Zmiany, zmiany, zmiany…
Powoli je realizuje. Był salon, kuchnia. Jednak ciągle coś mi brakuje. Kiedyś nie zwracałam uwagi na dodatki, bo po co, tylko się będą kurzyły, do niczego mi się nie przydadzą…
Tak kiedyś myślałam, ależ się myliłam.
A jak jest teraz?
Kocham dodatki. Uzupełniają, dopełniają, dopieszczają każdy fragment mieszkania. Uwierzcie mi.
Jest jednak jeden minus.
Ceny. Niektóre na prawdę przerażają. Mnie nie koniecznie, ale mój portfel i mojego męża już tak.
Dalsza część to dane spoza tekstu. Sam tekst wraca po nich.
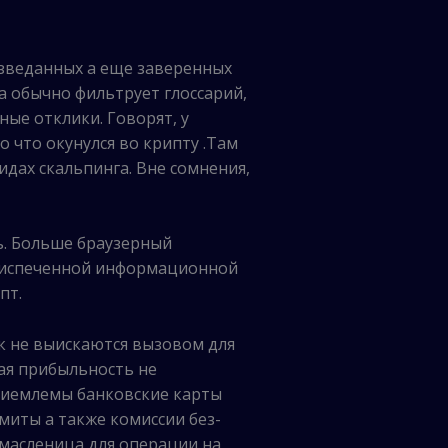
изведанных а еще заверенных
ка обычно фильтрует глоссарий,
ые отклики. Говорят, у
 что окунулся во крипту .Там
дах скальпинга. Вне сомнения,
ь. Больше браузерный
воиспеченной информационной
пт.
 не выискаются вызовом для
ая прибыльность не
приемлемы банковские карты
миты а также комиссии без-
масленица для операции на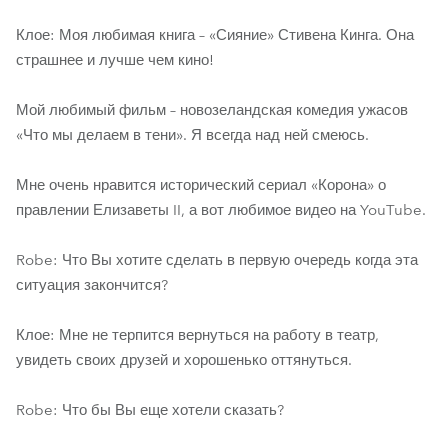
Клое: Моя любимая книга – «Сияние» Стивена Кинга. Она
страшнее и лучше чем кино!
Мой любимый фильм – новозеландская комедия ужасов
«Что мы делаем в тени». Я всегда над ней смеюсь.
Мне очень нравится исторический сериал «Корона» о
правлении Елизаветы II, а вот любимое видео на YouTube.
Robe: Что Вы хотите сделать в первую очередь когда эта
ситуация закончится?
Клое: Мне не терпится вернуться на работу в театр,
увидеть своих друзей и хорошенько оттянуться.
Robe: Что бы Вы еще хотели сказать?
Po metamorfozie kuchni którą widzieliście TUTAJ, pozostał lekki niedosyt.
Co ja wymyślam zastanawiałam się wchodząc do miej nowej kuchni.
A jednak wymyśliłam.
Plakaty, obrazki.
W kuchni? Po co?
Już odpowiadam. Bo będzie ładniej. Satysfakcjonująca odpowiedź 🙂
Pomysł ten to nie taki byle jaki i nie takie byle jakie plakaty. Ja dokładnie wiedziałam, co chcę żeby się na nich znajdowało.
Wzięłam kartkę, czarny mazak i stworzyłam 3 obrazki do kuchni. Mąż przeniósł moje wyobrażenie do odpowiedniego programu i zrealizował moje mało profesjonalne grafiki.
Ramki oczywiście Ikea i dodatki wiszą. Mała zmiana a cieszy.
Teraz już wiem, że moja kuchnia jest sercem naszego domu.
Jakie jest Wasze zdanie na temat takich dodatków w kuchni. W planie jest jeszcze salon i pokój synka. A co jak szaleć to na całego.
Dla Was też mamy niespodziankę.
Wszystkie trzy plakaty są do pobrania u nas całkiem za darmo.
Mamy nadzieję, że taka niespodzianka Wam się spodoba.
Bardzo ciekawe dodatki. Takie małe szczegóły, a jak ożywiają wnętrze! Niby tylko plakaty, a już wydaje się, że jest przytulniej. Przyjemnie się na to patrzy. Teraz również jestem na etapie urządzania swojej kuchni. Nie mogę się doczekać aż ją wykończymy. Dziękuję za pomysł z tymi plakatami!